Charles Dickens once was heard saying about love that to ‘have a heart that never hardens, and a temper that never tires, and a touch that never hurts’ is what makes a life worth living. But, he never met my Autumn.
Everything was going well with our relationship. Autumn got upset again – and I was stuck in the world of limbo, not knowing what I had done. Apparently I “shouted at her” by telling her that I had eaten already and I wasn’t hungry. I don’t recall raising my voice, but her asking me six times if I had eaten, and would like to eat – and my subsequent “no, thank you” didn’t get through. Perhaps my voice did get more stern by the sixth time I politely said no, but she reacted as if I had slapped her with some macho dominance…
The part that makes me feel little to nothing…the part that makes me feel like my stomach is chewing in on itself is that in the grand scheme – it’s all just bullshit.
We ruin ourselves over nothing.
Now, it’s the next day. I try to ignore this nagging feeling atop my lungs that weighs down like a bad cluster of rain clouds. I tell myself with whatever wisdom I can muster that “this too shall pass,” and hang on to some distant hope that my companion will call me in the morning to clear the air between us. I linger, and hope as the clock strikes afternoon we will speak. Now it’s the afternoon and we have spoken a handful of times. There hasn’t been a lick of mention of yesterday.
This is what I wanted right? For it to be over. For there to be no problem between us. She speaks normally to me. She calls me a sweet name. She converses with me like we do during the natural setting of our relationship when there is no tension between us. But there is tension. Not that she knows. There is tension within that weighted cloud hovering above my lungs – thundering down with a lightning voice. Saying: “What the Hell was that all about?” Asking, ” Isn’t she going to apologize.”
Just then an imaginary image made of dust and gas appears of my lovely queen. She replies to the one side of me asking what went wrong. She yells back at me in a flurry of heat, ” Me? YOU should apologize.” Suddenly then, my heart gets in between the fight between the clouds hanging over the lungs weighed down further by the dust cloud of my queen’s image. The heart, as it bleeds its colorless goo, plays arbiter among the wolves barking between the ribs of my chest – telling of the good times, of the love, of the sorrow – it is confused.

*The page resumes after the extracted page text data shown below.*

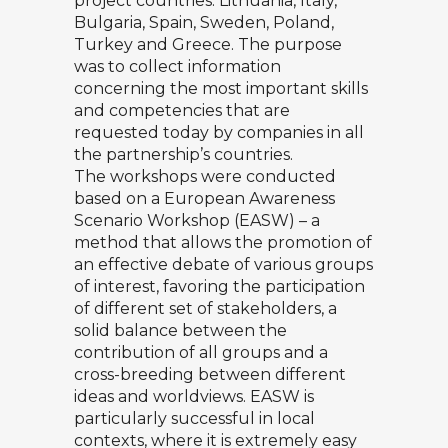
project countries: Lithuania, Italy,
Bulgaria, Spain, Sweden, Poland,
Turkey and Greece. The purpose
was to collect information
concerning the most important skills
and competencies that are
requested today by companies in all
the partnership’s countries.
The workshops were conducted
based on a European Awareness
Scenario Workshop (EASW) – a
method that allows the promotion of
an effective debate of various groups
of interest, favoring the participation
of different set of stakeholders, a
solid balance between the
contribution of all groups and a
cross-breeding between different
ideas and worldviews. EASW is
particularly successful in local
contexts, where it is extremely easy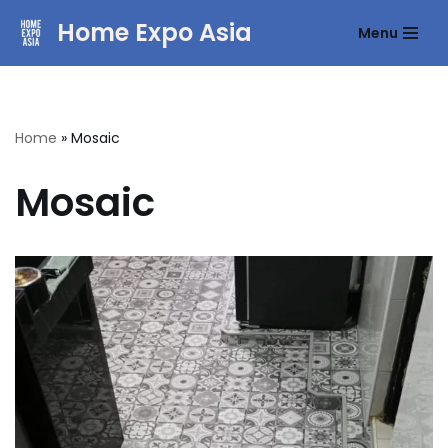
Home Expo Asia
Menu
Skip
to
content
Home
»
Mosaic
Mosaic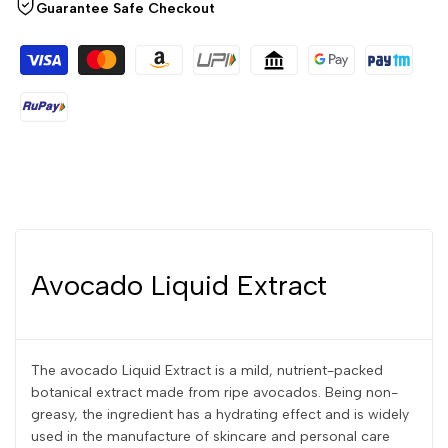
Guarantee Safe Checkout
Avocado Liquid Extract
The avocado Liquid Extract is a mild, nutrient-packed
botanical extract made from ripe avocados. Being non-
greasy, the ingredient has a hydrating effect and is widely
used in the manufacture of skincare and personal care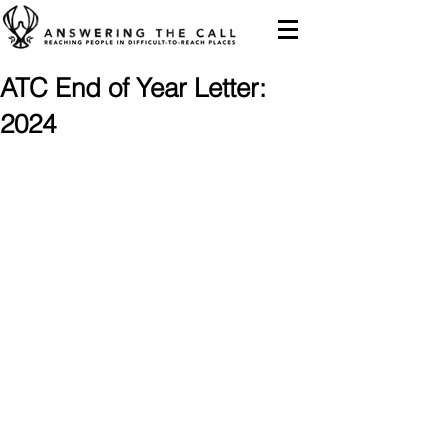
ATC End of Year Letter:
2024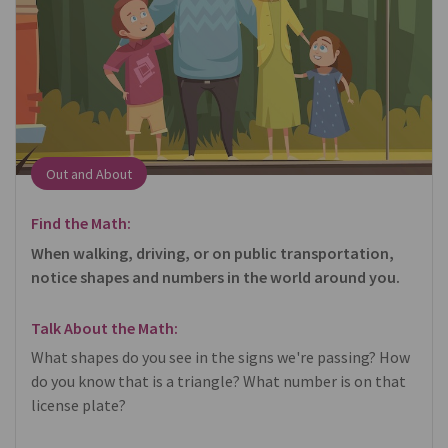
Out and About
Find the Math:
When walking, driving, or on public transportation,
notice shapes and numbers in the world around you.
Talk About the Math:
What shapes do you see in the signs we're passing? How
do you know that is a triangle? What number is on that
license plate?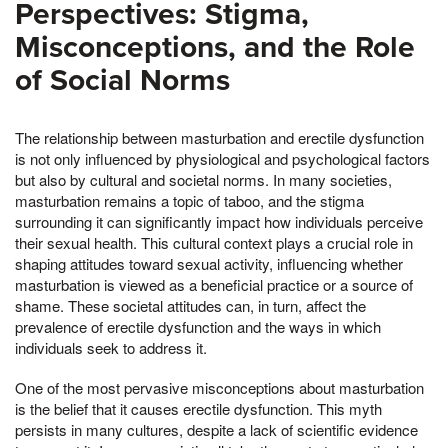
Perspectives: Stigma,
Misconceptions, and the Role
of Social Norms
The relationship between masturbation and erectile dysfunction
is not only influenced by physiological and psychological factors
but also by cultural and societal norms. In many societies,
masturbation remains a topic of taboo, and the stigma
surrounding it can significantly impact how individuals perceive
their sexual health. This cultural context plays a crucial role in
shaping attitudes toward sexual activity, influencing whether
masturbation is viewed as a beneficial practice or a source of
shame. These societal attitudes can, in turn, affect the
prevalence of erectile dysfunction and the ways in which
individuals seek to address it.
One of the most pervasive misconceptions about masturbation
is the belief that it causes erectile dysfunction. This myth
persists in many cultures, despite a lack of scientific evidence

Just then the clouds hovering strike with thunder, the imaginary dust of my queen, and the muscle flexed with colorless blood, jam the cage of my chest and clog the tunnel leading to any logical thought that may be transmitted to my brain to be the God that will settle the whole of this situation with logic.
No. No. The climax deflates, the clouds sink back to droplets, the dust settles as a mound of dirt, and the heart retreats with a shallow beat. For a moment, I can’t breathe and I feel the best of myself peel off like the side of one banana’s skin. It browns when it meets the sun, and dries into a shriveled bark of what it once was.
I hate her. I hate me. I forget what hate is. The cycle revolved around an event horizon before it is swallowed up by the blackhole it has created for itself. It cycles, it falters, it falls. We are alone for that moment; we are alone for that eternity that takes place between the blinking of our defeated eyes. The blink comes, darkness welcomes — too scared are we by the lack of light that we ignite our vision to open and embrace the light that will again blind us. Our eyes water from the intensity felt. We look, and are blinded. But, willingly, continue on our paths.